The most beautiful and elaborate scene in Nomadland features Frances McDormand walking at dawn. She strolls past a few other parked cars and trailers amid a collective of nomadic people. She waves to a few and briefly says hello but keeps to herself. She moseys over to the noisy road, watching the cars go by as the sun begins to rise. It’s a sight she’s most likely seen many times over and yet it’s such an infatuating moment that is held by McDormand’s constant contemplation that always seems to be drinking in everything around her.
McDormand plays Fern, a woman who finds herself adrift in 2011. Things have gone so bad in her hometown of Empire, Nevada that the town has been abandoned. With her husband dead and no way to pay for her home, she sells her belonging and sets off on the road in her van. She ambles from job to job, taking gigs everywhere from Amazon warehouses to the Wall Drug kitchen in South Dakota. She thinks little of her situation, taking it in as just something she has to do to keep on kicking. As she states to an employment agency, she would rather work than retire. And with little to offer such an older woman, she scrounges around for whatever job she can take, seeming less out of desperation and more for purpose.
She’s not alone though, despite spending most of her time on the road with nobody to talk to. She runs across a group of nomads in similar situations of similar ages. They all swap stories and items, letting them in on tips about where to park and what’s the best bucket to have for going to the bathroom. They eat meals and gather around fires, sharing in a natural gathering of people far off from the usual speed of civilization. They leave society behind but take the good parts with them, be they tangible or not. They’re not seeking to create some new world off the grid but just live out a life of constant movement and new adventures.
A sense of community from the gatherings gives her small moments of comfort, meeting familiar strangers on the road. One person she keeps running into is David (David Strathairn), a man who cautiously tries to let her into his life. Such a relationship seems too tough for Fern and not just because of the uncertainty of where they’ll be in the next week. Having already had a rocky relationship with her own family, Fern isn’t so sure she’s ready to let anyone else get as close to her ever again. There’s a moment where Fern seems to be offered the perfect chance to be taken in by a loving home and there’s a somber sensation coursing throughout her body, telling her this is not her life and that it never will be. She lingers for a bit before setting off once more.

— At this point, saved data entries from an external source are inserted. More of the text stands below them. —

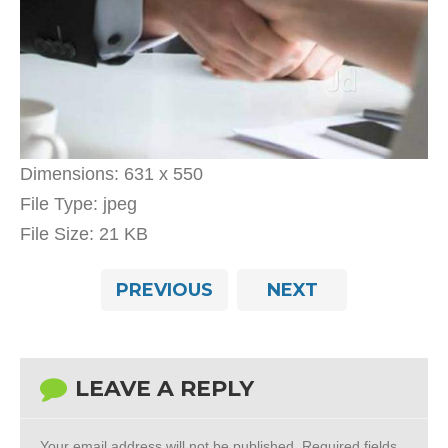
Dimensions:
631 x 550
File Type:
jpeg
File Size:
21 KB
PREVIOUS
NEXT
LEAVE A REPLY
Your email address will not be published.
Required fields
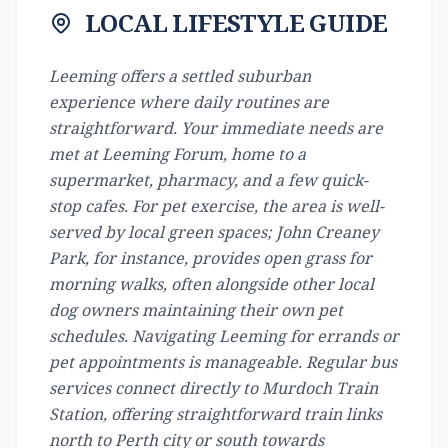
LOCAL LIFESTYLE GUIDE
Leeming offers a settled suburban
experience where daily routines are
straightforward. Your immediate needs are
met at Leeming Forum, home to a
supermarket, pharmacy, and a few quick-
stop cafes. For pet exercise, the area is well-
served by local green spaces; John Creaney
Park, for instance, provides open grass for
morning walks, often alongside other local
dog owners maintaining their own pet
schedules. Navigating Leeming for errands or
pet appointments is manageable. Regular bus
services connect directly to Murdoch Train
Station, offering straightforward train links
north to Perth city or south towards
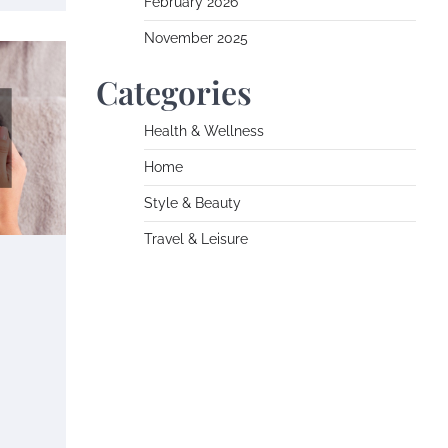
February 2026
November 2025
Categories
Health & Wellness
Home
Style & Beauty
Travel & Leisure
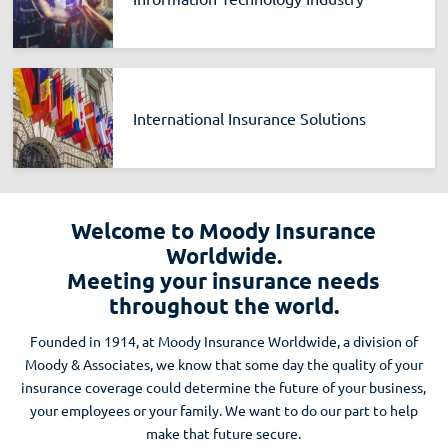
International Insurance Solutions
Welcome to Moody Insurance
Worldwide.
Meeting your insurance needs
throughout the world.
Founded in 1914, at Moody Insurance Worldwide, a division of
Moody & Associates, we know that some day the quality of your
insurance coverage could determine the future of your business,
your employees or your family. We want to do our part to help
make that future secure.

Director Chloé Zhao aims for crafting a very authentic piece of Americana that aims to make every scene feel raw and relatable. This is mostly due to a slew of non-professional actors that are added into the mix, many of which are true nomads. The film takes on a unique mixture of fiction and documentary from his angle, letting the camera linger and meander around scenes that still drive the story forward but seem to go whichever way they please. Zhao builds her film around these types of peoples, working them into the portrait of America that rarely seems to be seen.
Nomadland is a film that takes its sweet time with its contemplative nature. Yet it’s a surprisingly fast film considering where it lingers and where it cuts. Scenes where Fern and David find themselves drifting together are cut quickly whereas moments of absorbing the morning wonder are given plenty of breathing room. Through its ambling nature, the film finds the importance of people and how they seem to come in and out of our lives in ways that we can’t control. Maybe we don’t want control, choosing to let life be a constant surprise. Through patches of loneliness and talks both tender and tough, life can sometimes seem like a series of blurs that it can be comforting to pump the brakes for a moment, even if just to stare back at the blur for a moment of meditation. Zhao’s film lets the audience take in that painful ecstasy with a fantastic performance by McDormand who says so much about the American experience with little more than a weary gaze into open nothing.